Generalized Optimal Classification Trees: A Mixed-Integer Programming Approach

TL;DR

This paper introduces a mixed-integer programming framework for learning optimal classification trees that optimize nonlinear metrics like F1-score, effectively handling class imbalance and improving scalability on real-world datasets.

Contribution

It presents a novel MIP-based approach with acceleration techniques for optimizing nonlinear performance metrics in classification trees, addressing scalability and class imbalance.

Findings

Efficiently optimizes nonlinear metrics such as F1-score.

Achieves strong predictive performance on benchmark datasets.

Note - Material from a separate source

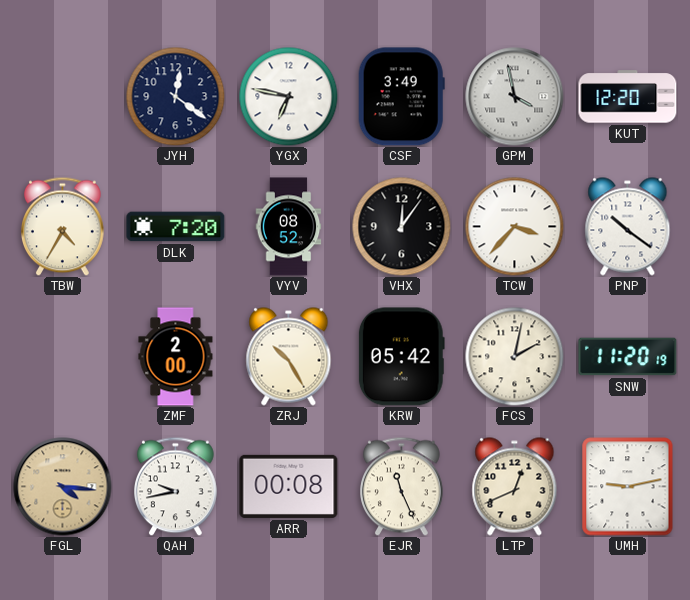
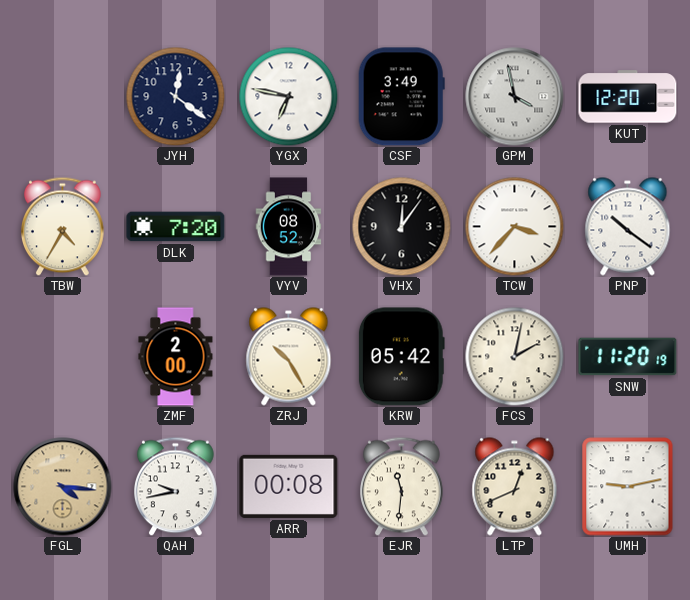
EJR: 11:26 -> 11:31
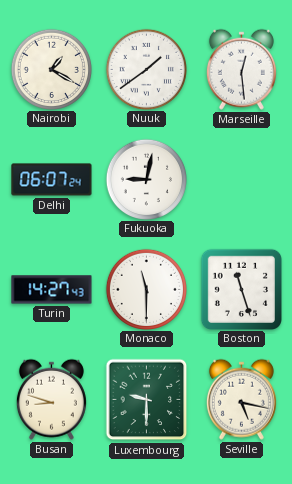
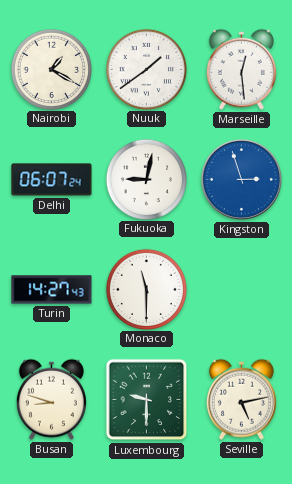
Kingston: none -> 2:57
Boston: 11:27 -> none
Seville: 5:17 -> 5:13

Reduces solution times compared to existing methods.

Abstract

Global optimization of decision trees is a long-standing challenge in combinatorial optimization, yet such models play an important role in interpretable machine learning. Although the problem has been investigated for several decades, only recent advances in discrete optimization have enabled practical algorithms for solving optimal classification tree problems on real-world datasets. Mixed-integer programming (MIP) offers a high degree of modeling flexibility, and we therefore propose a MIP-based framework for learning optimal classification trees under nonlinear performance metrics, such as the F1-score, that explicitly addresses class imbalance. To improve scalability, we develop problem-specific acceleration techniques, including a tailored branch-and-cut algorithm, an instance-reduction scheme, and warm-start strategies. We evaluate the proposed approach on 50 benchmark datasets. The computational results show that the framework can efficiently optimize nonlinear metrics while achieving strong predictive performance and reduced solution times compared with existing methods.